Collected data:
══════════

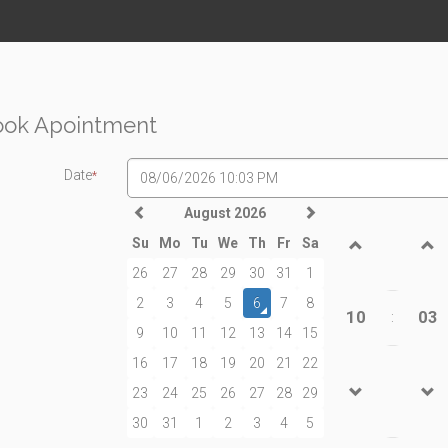
ook Apointment
Date
*
August 2026
Su
Mo
Tu
We
Th
Fr
Sa
26
27
28
29
30
31
1
2
3
4
5
6
7
8
10
03
:
9
10
11
12
13
14
15
16
17
18
19
20
21
22
23
24
25
26
27
28
29
30
31
1
2
3
4
5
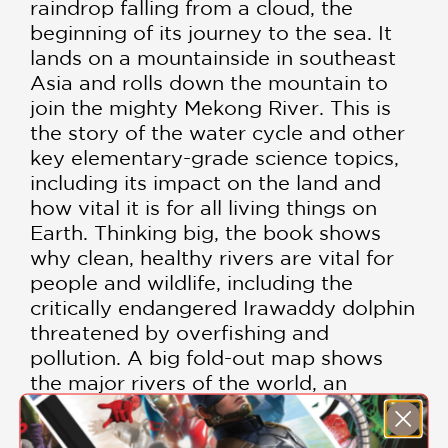
raindrop falling from a cloud, the
beginning of its journey to the sea. It
lands on a mountainside in southeast
Asia and rolls down the mountain to
join the mighty Mekong River. This is
the story of the water cycle and other
key elementary-grade science topics,
including its impact on the land and
how vital it is for all living things on
Earth. Thinking big, the book shows
why clean, healthy rivers are vital for
people and wildlife, including the
critically endangered Irawaddy dolphin
threatened by overfishing and
pollution. A big fold-out map shows
the major rivers of the world, an
illustrated water cycle, and there’s an
I-Spy game to take children back into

══════════

Transcribe all records verbatim and omit each image.

ook Apointment
Date
*
August 2026
Su
Mo
Tu
We
Th
Fr
Sa
26
27
28
29
30
31
1
2
3
4
5
6
7
8
10
03
:
9
10
11
12
13
14
15
16
17
18
19
20
21
22
23
24
25
26
27
28
29
30
31
1
2
3
4
5
raindrop falling from a cloud, the
beginning of its journey to the sea. It
lands on a mountainside in southeast
Asia and rolls down the mountain to
join the mighty Mekong River. This is
the story of the water cycle and other
key elementary-grade science topics,
including its impact on the land and
how vital it is for all living things on
Earth. Thinking big, the book shows
why clean, healthy rivers are vital for
people and wildlife, including the
critically endangered Irawaddy dolphin
threatened by overfishing and
pollution. A big fold-out map shows
the major rivers of the world, an
illustrated water cycle, and there’s an
I-Spy game to take children back into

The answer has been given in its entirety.